If the seating is done“at random,” what is the expected number of married couples that are seated at the same table 

Let X represents the number of married couples that are seated at the same table, and let's define indicator variables Ij as:

$I_j=\{\begin{array}{ll}1,& \text{if}{E}_j\text{occurs}\\ 0,& \text{if}{E}_j\text{does not occur}\end{array}$

Whereby $E_{j,} j=1,2,....,10,$denote the event

$E_{j }=$"j the married couple is at the same table."

Then,

$X=\sum _{j=1}^{10}{I}_j$

and therefore the expected number of married couples that are seated at the same table is,

$E\left[X\right]=E\left[\sum _{j=1}^{10}{I}_j\right]=\sum _{j=1}^{10}E\left[I_j\right]=\sum _{j=1}^{10}P\left\{E_j\right\}\cdot (\ast )$

Consider the next events:

${W_j}^i =$" Woman from j th married couple is at i th table",

${M_j}^i =$" Man from j th married couple is at i th table".

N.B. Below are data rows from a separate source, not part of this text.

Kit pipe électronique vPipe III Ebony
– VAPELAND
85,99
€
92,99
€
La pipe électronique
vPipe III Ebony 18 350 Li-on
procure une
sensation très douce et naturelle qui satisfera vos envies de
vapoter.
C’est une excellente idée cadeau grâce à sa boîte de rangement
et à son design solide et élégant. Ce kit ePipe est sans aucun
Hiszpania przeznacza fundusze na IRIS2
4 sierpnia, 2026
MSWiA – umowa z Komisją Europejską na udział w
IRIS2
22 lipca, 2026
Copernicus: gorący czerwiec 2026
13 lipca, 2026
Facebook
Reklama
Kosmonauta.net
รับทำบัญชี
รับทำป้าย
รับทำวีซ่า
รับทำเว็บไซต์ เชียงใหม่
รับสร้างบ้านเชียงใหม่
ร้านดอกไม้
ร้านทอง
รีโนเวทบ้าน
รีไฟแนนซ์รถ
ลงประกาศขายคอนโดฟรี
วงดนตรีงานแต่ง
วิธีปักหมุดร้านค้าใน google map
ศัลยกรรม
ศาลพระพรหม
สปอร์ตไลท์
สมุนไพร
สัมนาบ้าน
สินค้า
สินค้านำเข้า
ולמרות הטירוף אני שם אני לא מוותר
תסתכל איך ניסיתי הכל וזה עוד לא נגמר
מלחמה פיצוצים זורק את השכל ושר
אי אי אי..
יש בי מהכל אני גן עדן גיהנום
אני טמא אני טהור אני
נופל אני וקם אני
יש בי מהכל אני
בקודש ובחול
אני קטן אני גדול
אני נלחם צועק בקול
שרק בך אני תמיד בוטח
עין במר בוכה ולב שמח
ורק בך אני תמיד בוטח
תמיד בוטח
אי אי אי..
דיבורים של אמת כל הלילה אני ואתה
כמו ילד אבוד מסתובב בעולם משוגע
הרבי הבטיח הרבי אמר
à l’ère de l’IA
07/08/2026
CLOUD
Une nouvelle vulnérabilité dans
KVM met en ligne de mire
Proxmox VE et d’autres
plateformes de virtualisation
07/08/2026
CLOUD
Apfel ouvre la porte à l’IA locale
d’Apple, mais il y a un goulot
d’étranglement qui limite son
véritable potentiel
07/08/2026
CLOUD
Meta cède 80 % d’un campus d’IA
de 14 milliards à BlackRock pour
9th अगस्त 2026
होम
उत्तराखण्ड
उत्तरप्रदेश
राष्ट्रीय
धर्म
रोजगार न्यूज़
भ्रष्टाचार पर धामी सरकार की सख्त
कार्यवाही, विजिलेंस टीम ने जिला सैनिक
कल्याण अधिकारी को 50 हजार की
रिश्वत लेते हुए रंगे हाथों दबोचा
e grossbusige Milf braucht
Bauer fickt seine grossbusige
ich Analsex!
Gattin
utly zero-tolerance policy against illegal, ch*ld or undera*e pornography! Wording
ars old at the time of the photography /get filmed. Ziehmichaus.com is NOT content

 Assume that the seating is done at random. Since there are 5 different tables, with 4 seats at each table, we have: 

$P\left\{E_j\right\}=P\{"j\text{th married couple is at 1st table}"\}$

$+\cdots +P\{"j\text{th married couple is at}5\text{th table}"\}=$

$P\left\{W_j^1\right\}P\{M_j^1\mid W_j^1\}+P\left\{W_j^2\right\}P\{M_j^2\mid W_j^2\}+\cdots +P\left\{W_j^5\right\}P\{M_j^5\mid W_j^5\}=$

$\frac{4}{20}\left(\frac{3}{19}\right)+\frac{4}{20}\left(\frac{3}{19}\right)+\cdots +\frac{4}{20}\left(\frac{3}{19}\right)=\frac{3}{19}$

$\text{According to}(\ast )\text{we get:}$

$E\left[X\right]=10\left(\frac{3}{19}\right)=\frac{\mathbf{30}}{\mathbf{19}}$

If the seating is done“at random,”  the expected number of married couples that are seated at the same table  = $\frac{30}{19}$

If $2$ men and $2$ women are randomly chosen to be seated at each table, what is the expected number of married couples that are seated at the same table

Now, assume that $2$ men and $2$ women are randomly chosen to be seated at each table. We will consider $2$ men and $2$ women as two different objects. Therefore, with this consideration, instead of $20$ spots, we now have $10$ spots at $5$ different tables, $2$ spots at each table. Therefore, since we have $5$ 'pairs' of $2$ men and $5$ 'pairs' of $2$ women, we get:

$P\left\{E_j\right\}=P\{"j\text{th married couple is at 1st table}"\}$$+\cdots +P\{"j\text{th married couple is at}5\text{th table}"\}=$

$P\left\{W_j^1\right\}P\{M_j^1\mid W_j^1\}+P\left\{W_j^2\right\}P\{M_j^2\mid W_j^2\}+\cdots +P\left\{W_j^5\right\}P\{M_j^5\mid W_j^5\}=$

$\frac{2}{10}\left(\frac{1}{5}\right)+\frac{2}{10}\left(\frac{1}{5}\right)+\cdots +\frac{2}{10}\left(\frac{1}{5}\right)=\frac{1}{5}$

$\text{According to}(\ast )\text{we obtain:}$

$E\left[X\right]=10\left(\frac{1}{5}\right)=\mathbf{2}$

If $2$ men and $2$ women are randomly chosen to be seated at each table, the expected number of married couples that are seated at the same table is $2$